ALBUM REVIEW: Time To Burn – UltraBomb
Imagine you ordered your dream pizza. It’s got all your favourite toppings. On paper, it’s perfect. But the delivery driver drops it off and there’s dents in the box, the cheese is slipping off, and not a single slice is cut evenly; crusts are burnt, toppings missing – someone wasn’t watching quality control tonight. If that was your pizza, you’d be pretty bummed, right? Somehow, power-pop supergroup ULTRABOMB have cooked up that very same feeling of being bummed in their burnt out pizza of a debut, titled Time To Burn. Across eleven slices of undercooked 90s punk-rock, overcooked power-pop, and mediocre alt-rock, the trio tread close to the trash can.

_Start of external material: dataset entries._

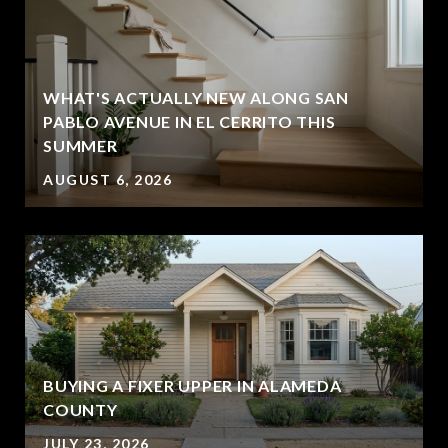
WHAT'S ACTUALLY NEW ALONG SAN
PABLO AVENUE IN EL CERRITO THIS
SUMMER
AUGUST 6, 2026
BUYING A FIXER UPPER IN ALAMEDA
COUNTY
JULY 23, 2026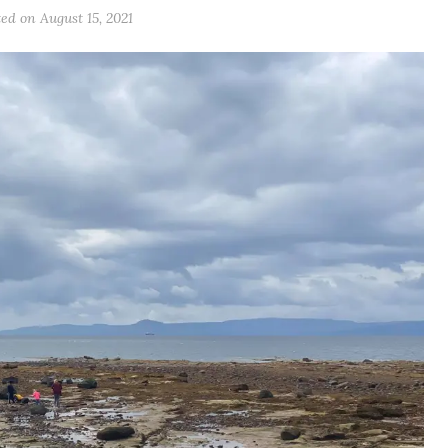
ted on
August 15, 2021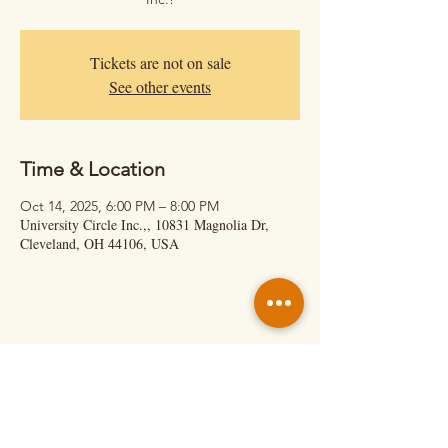
Tickets are not on sale
See other events
Time & Location
Oct 14, 2025, 6:00 PM – 8:00 PM
University Circle Inc.,, 10831 Magnolia Dr,
Cleveland, OH 44106, USA
Hit Us Up!
Calil Cage – Executive Director
(About Shows & Retreats)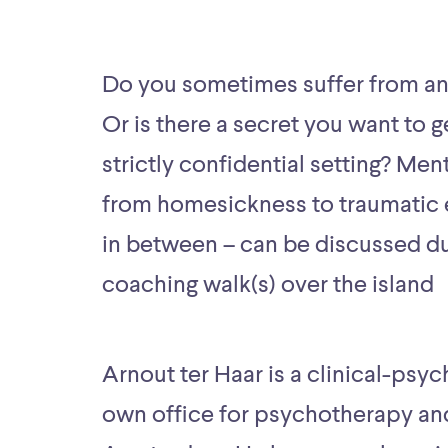
Do you sometimes suffer from a
Or is there a secret you want to ge
strictly confidential setting? Ment
from homesickness to traumatic 
in between – can be discussed dur
coaching walk(s) over the island
Arnout ter Haar is a clinical-psyc
own office for psychotherapy an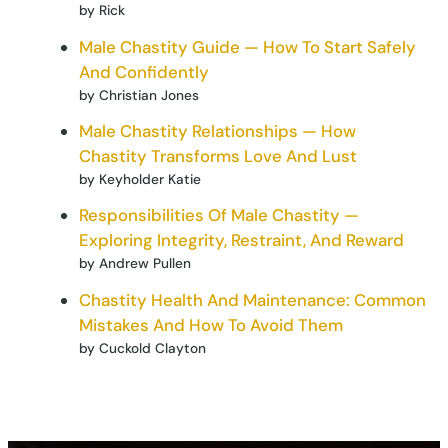
by Rick
Male Chastity Guide — How To Start Safely
And Confidently
by Christian Jones
Male Chastity Relationships — How
Chastity Transforms Love And Lust
by Keyholder Katie
Responsibilities Of Male Chastity —
Exploring Integrity, Restraint, And Reward
by Andrew Pullen
Chastity Health And Maintenance: Common
Mistakes And How To Avoid Them
by Cuckold Clayton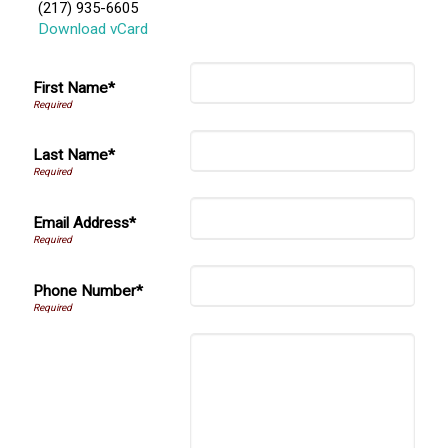
(217) 935-6605
Download vCard
First Name*
Last Name*
Email Address*
Phone Number*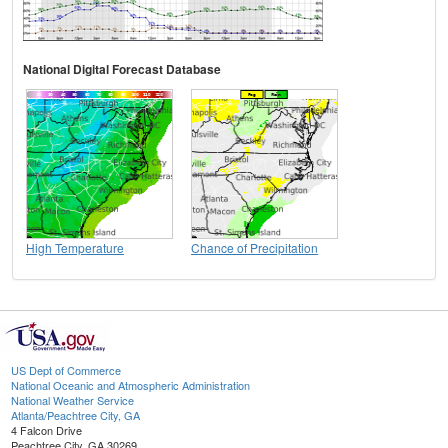
National Digital Forecast Database
High Temperature
Chance of Precipitation
US Dept of Commerce
National Oceanic and Atmospheric Administration
National Weather Service
Atlanta/Peachtree City, GA
4 Falcon Drive
Peachtree City, GA 30269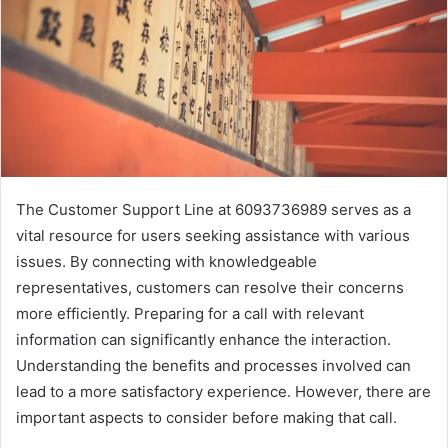
The Customer Support Line at 6093736989 serves as a
vital resource for users seeking assistance with various
issues. By connecting with knowledgeable
representatives, customers can resolve their concerns
more efficiently. Preparing for a call with relevant
information can significantly enhance the interaction.
Understanding the benefits and processes involved can
lead to a more satisfactory experience. However, there are
important aspects to consider before making that call.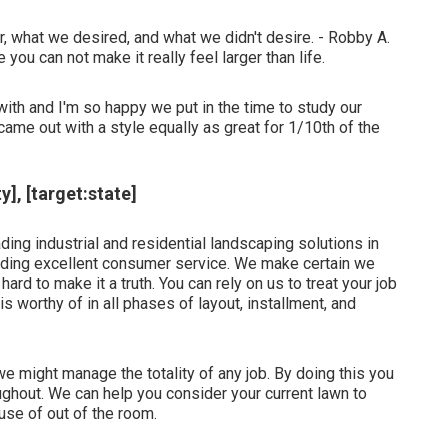
, what we desired, and what we didn't desire. - Robby A.
 you can not make it really feel larger than life.
ith and I'm so happy we put in the time to study our
me out with a style equally as great for 1/10th of the
], [target:state]
ing industrial and residential landscaping solutions in
viding excellent consumer service. We make certain we
ard to make it a truth. You can rely on us to treat your job
 is worthy of in all phases of layout, installment, and
 might manage the totality of any job. By doing this you
oughout. We can help you consider your current lawn to
use of out of the room.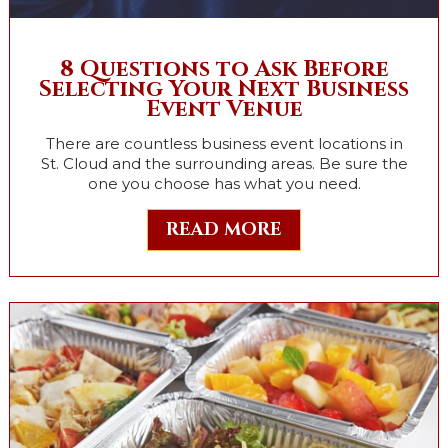
8 Questions to Ask Before
Selecting Your Next Business
Event Venue
There are countless business event locations in
St. Cloud and the surrounding areas. Be sure the
one you choose has what you need.
READ MORE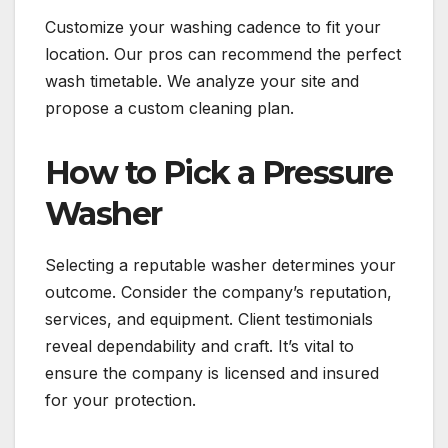
Customize your washing cadence to fit your
location. Our pros can recommend the perfect
wash timetable. We analyze your site and
propose a custom cleaning plan.
How to Pick a Pressure
Washer
Selecting a reputable washer determines your
outcome. Consider the company’s reputation,
services, and equipment. Client testimonials
reveal dependability and craft. It’s vital to
ensure the company is licensed and insured
for your protection.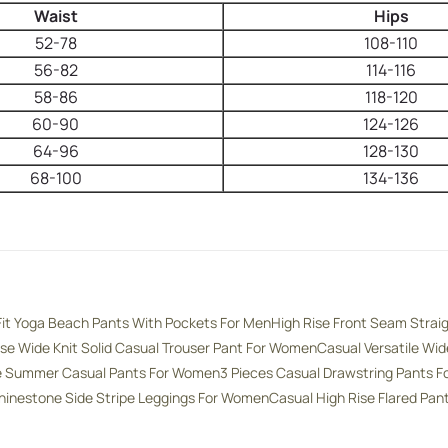
Waist
Hips
52-78
108-110
56-82
114-116
58-86
118-120
60-90
124-126
64-96
128-130
68-100
134-136
Fit Yoga Beach Pants With Pockets For Men
High Rise Front Seam Strai
ise Wide Knit Solid Casual Trouser Pant For Women
Casual Versatile Wi
se Summer Casual Pants For Women
3 Pieces Casual Drawstring Pants 
hinestone Side Stripe Leggings For Women
Casual High Rise Flared Pa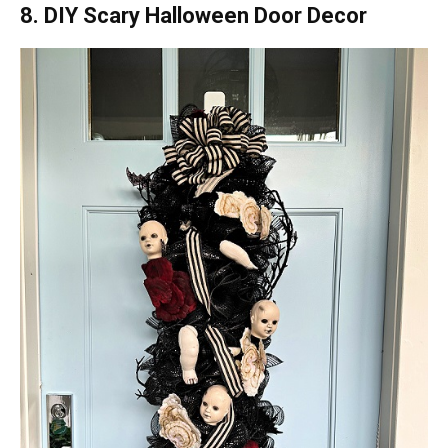
8. DIY Scary Halloween Door Decor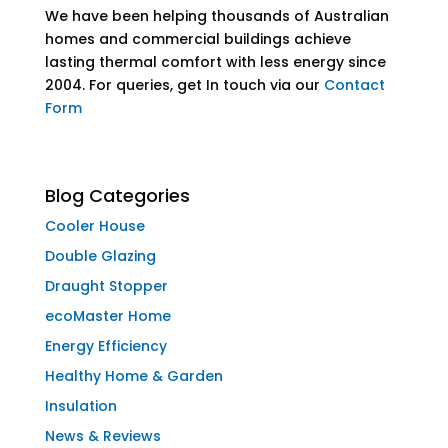
We have been helping thousands of Australian
homes and commercial buildings achieve
lasting thermal comfort with less energy since
2004. For queries, get In touch via our
Contact
Form
Blog Categories
Cooler House
Double Glazing
Draught Stopper
ecoMaster Home
Energy Efficiency
Healthy Home & Garden
Insulation
News & Reviews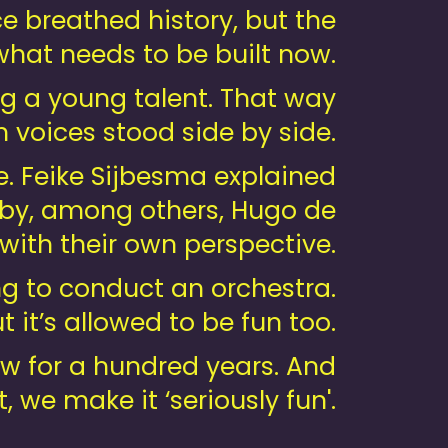
e breathed history, but the
hat needs to be built now.
ng a young talent. That way
 voices stood side by side.
e. Feike Sijbesma explained
d by, among others, Hugo de
with their own perspective.
ing to conduct an orchestra.
 it’s allowed to be fun too.
w for a hundred years. And
, we make it ‘seriously fun'.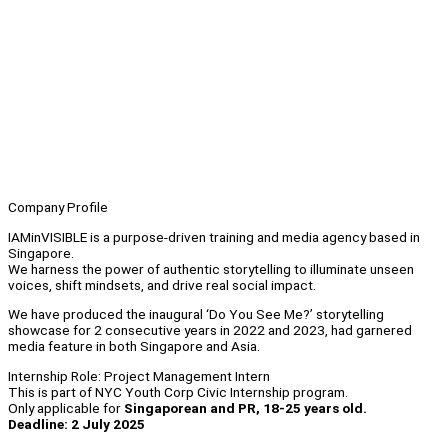
Company Profile
IAMinVISIBLE is a purpose-driven training and media agency based in
Singapore.
We harness the power of authentic storytelling to illuminate unseen
voices, shift mindsets, and drive real social impact.
We have produced the inaugural ‘Do You See Me?’ storytelling
showcase for 2 consecutive years in 2022 and 2023, had garnered
media feature in both Singapore and Asia.
Internship Role: Project Management Intern
This is part of NYC Youth Corp Civic Internship program.
Only applicable for
Singaporean and PR, 18-25 years old.
Deadline: 2 July 2025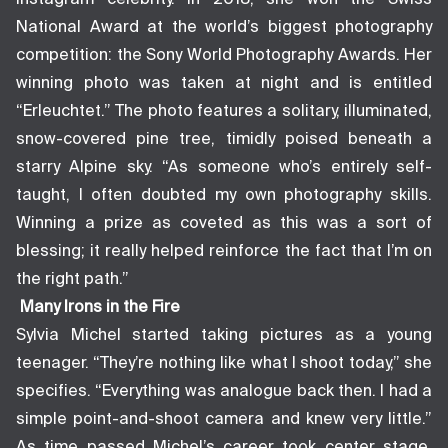
National Award at the world’s biggest photography
competition: the Sony World Photography Awards. Her
winning photo was taken at night and is entitled
“Erleuchtet.” The photo features a solitary, illuminated,
snow-covered pine tree, timidly poised beneath a
starry Alpine sky. “As someone who’s entirely self-
taught, I often doubted my own photography skills.
Winning a prize as coveted as this was a sort of
blessing; it really helped reinforce the fact that I’m on
the right path.”
Many Irons in the Fire
Sylvia Michel started taking pictures as a young
teenager. “They’re nothing like what I shoot today,” she
specifies. “Everything was analogue back then. I had a
simple point-and-shoot camera and knew very little.”
As time passed Michel’s career took center stage.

You’d be forgiven for feigning surprise, considering the group’s members include HÜSKER DÜ’s Greg Norton, THE MAHONES’ Finny McConnell, and UK SUBS’ Jamie Oliver. However, opener Time To Burn proves to be a self-fulfilling prophecy, proving ULTRABOMB have nothing but time to burn these days. Whilst R.E.M. and BAD RELIGION on uppers isn’t a bad idea on paper, this power-pop punk-rock combo sounds like it’s swimming in a swamp, swallowed by a mix that outdates its influences.
Fear Your Gods is a second slice of shame, throwing jangle-pop riffs into a blender of a mix that sounds like BILLY IDOL at a new-wave disco, whilst the midway marker Feels tears down the tapestry of college-rock jangle-pop that THE GO-BETWEENS, R.E.M., and THE SOFT BOYS spent the 80s building, floating carefree riffs and poorly-mixed vocals out into the ether.
It’s not the worst pizza you’ve eaten in your life; there are morsels of hope here and there. Stickman Vs Hangman is like a create-your-own slice, with honey-soaked harmonies, battering-ram drums, and a build-up to get the blood pumping for toppings; Star owes as much to the early days of Beatlemania as it does colour-by-numbers college rock, seemingly avoiding the awful mix that plagues the tracks around it to get you singing word-for-word. Unfortunately, it’s few and far between to stop you from starving.
What makes the music that much harder to swallow is the sentimentality simmering underneath in the lacklustre lyrical content across Time To Burn’s tracks. Star is a song every parent on the planet writes for their children, as Norton urges his daughter to chase her dreams no matter what. Unfortunately, it’s lost to the land of whimsy as he sheepishly sings “You want to be a star, be a star / You want to be a star and go far”.
Like their musical direction, their lyrics have some saving grace. Take Stickman Vs Hangman’s punch-up with politics and prejudice, as they split the roles of the world as the “Hangman is the answer, stickman is the rule / Straw man just to fool, law man not amused.” Yet, next to some nonsensical rambling, the meatiness of their metaphorical musings is lost in the final flavour.
Whilst its members have all made music history, it’s safe to say ULTRABOMB aren’t changing the shape of things to come. Time To Burn serves as a deep-dish reminder of doom that just because you can, doesn’t mean you should.
Rating: 3/10
Time To Burn is set for release on May 27th via UltraBomb Records.